I suggest that you research Texas BWC and see if they have a similar program. -Mike
 
How graphic do you want? There are accident photos on this site and others of death by engine lathe. I do not like to see them, but they are real and real graphic. Drives the point home pretty quick.

The ones that he is referring to would definitely get you calls from parents. I fI don't go for these types of images either but came across them on another forum that I frequent and it really drove home the point on how dangerous a moderate sized lathe can be. It was disturbing to say the least.
 
FROM A TEACHER - a GREAT safety Program!!!!

I have started using Career Safe (www.careersafe.com) as a safety resource for training students. It is a 10 hour online safety course dealing with all aspects of safety in a shop environment including electricity, basic safety, MSDS, ladders, working around power machinery, Blood borne pathogens and such. Very detailed, 63 units. They have l;essons, study guides and tests.

Time consuming to be sure, and many students finish the online before the ten hours is up, but there are ways to work this.

The key point in this is THIS. It is an OHSA approved program and each completer gets a card that shows they successfully completed all tests. This puts the weight of liability more on the students than on the instructor in many ways. The student has the card from an OHSA approved program therefore has the awareness and successful completion status of knowing the safety. You have a record as well as the teacher.

This is also a THIRD PARTY safety organization, so no claims can be made that you gave things like incomplete tests or tests with ambiguities, nor can you be accused of unfair treatment or test grading ambiguities.

This all said, there will be aspects where you have to provide instruction on safety in specific situations in your shop, but the safety habits issues are addressed and by cross reference back to Career safe, you may have more "leg to stand on" through a third party safety group providing your initial training.

You should always check with your admin and maybe a school law expert (your school lawyer through your superintendentrs office), but I think it will work out. They may also be impressed you are thinking "third party" certifications - this was the case for our school.

The cost last term was $12.00 per student, but well worth it.
 
I have started using Career Safe (www.careersafe.com) as a safety resource for training students. It is a 10 hour online safety course dealing with all aspects of safety in a shop environment including electricity, basic safety, MSDS, ladders, working around power machinery, Blood borne pathogens and such. Very detailed, 63 units. They have l;essons, study guides and tests.

Time consuming to be sure, and many students finish the online before the ten hours is up, but there are ways to work this.

The key point in this is THIS. It is an OHSA approved program and each completer gets a card that shows they successfully completed all tests. This puts the weight of liability more on the students than on the instructor in many ways. The student has the card from an OHSA approved program therefore has the awareness and successful completion status of knowing the safety. You have a record as well as the teacher.

This is also a THIRD PARTY safety organization, so no claims can be made that you gave things like incomplete tests or tests with ambiguities, nor can you be accused of unfair treatment or test grading ambiguities.
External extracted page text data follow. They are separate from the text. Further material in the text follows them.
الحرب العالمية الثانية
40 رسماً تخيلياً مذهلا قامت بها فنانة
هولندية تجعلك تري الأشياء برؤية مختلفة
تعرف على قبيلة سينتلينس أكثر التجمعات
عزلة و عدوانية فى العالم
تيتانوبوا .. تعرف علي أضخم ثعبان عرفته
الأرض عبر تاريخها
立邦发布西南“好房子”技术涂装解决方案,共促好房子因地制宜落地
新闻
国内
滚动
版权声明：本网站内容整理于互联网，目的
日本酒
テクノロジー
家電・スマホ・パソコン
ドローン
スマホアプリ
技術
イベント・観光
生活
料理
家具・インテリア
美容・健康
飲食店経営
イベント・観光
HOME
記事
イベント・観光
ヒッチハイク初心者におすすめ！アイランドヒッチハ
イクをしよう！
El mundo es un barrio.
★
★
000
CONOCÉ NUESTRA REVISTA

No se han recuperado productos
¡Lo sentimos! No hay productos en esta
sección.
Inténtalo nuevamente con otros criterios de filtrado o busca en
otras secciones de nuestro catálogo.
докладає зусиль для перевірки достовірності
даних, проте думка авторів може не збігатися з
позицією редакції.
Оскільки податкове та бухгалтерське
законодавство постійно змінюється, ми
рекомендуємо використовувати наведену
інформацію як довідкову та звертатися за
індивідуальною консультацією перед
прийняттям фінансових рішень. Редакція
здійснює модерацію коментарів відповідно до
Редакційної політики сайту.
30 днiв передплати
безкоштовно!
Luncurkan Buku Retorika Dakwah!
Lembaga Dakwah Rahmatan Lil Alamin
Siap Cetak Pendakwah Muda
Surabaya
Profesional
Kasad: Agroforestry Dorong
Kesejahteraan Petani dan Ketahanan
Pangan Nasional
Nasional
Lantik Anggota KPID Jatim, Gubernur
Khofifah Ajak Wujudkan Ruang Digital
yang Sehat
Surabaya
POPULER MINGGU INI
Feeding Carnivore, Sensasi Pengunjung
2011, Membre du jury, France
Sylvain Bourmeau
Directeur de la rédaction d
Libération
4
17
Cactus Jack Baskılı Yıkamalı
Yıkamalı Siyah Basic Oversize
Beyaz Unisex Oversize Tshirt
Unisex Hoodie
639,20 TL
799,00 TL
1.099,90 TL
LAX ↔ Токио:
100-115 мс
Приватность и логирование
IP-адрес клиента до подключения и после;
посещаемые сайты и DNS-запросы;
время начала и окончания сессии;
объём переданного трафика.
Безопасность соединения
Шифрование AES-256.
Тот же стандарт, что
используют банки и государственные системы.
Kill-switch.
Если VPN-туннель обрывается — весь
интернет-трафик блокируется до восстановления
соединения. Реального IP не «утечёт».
This all said, there will be aspects where you have to provide instruction on safety in specific situations in your shop, but the safety habits issues are addressed and by cross reference back to Career safe, you may have more "leg to stand on" through a third party safety group providing your initial training.

You should always check with your admin and maybe a school law expert (your school lawyer through your superintendentrs office), but I think it will work out. They may also be impressed you are thinking "third party" certifications - this was the case for our school.

The cost last term was $12.00 per student, but well worth it.


The link did not work but I think something like this would be great and give the student they can build on for the future.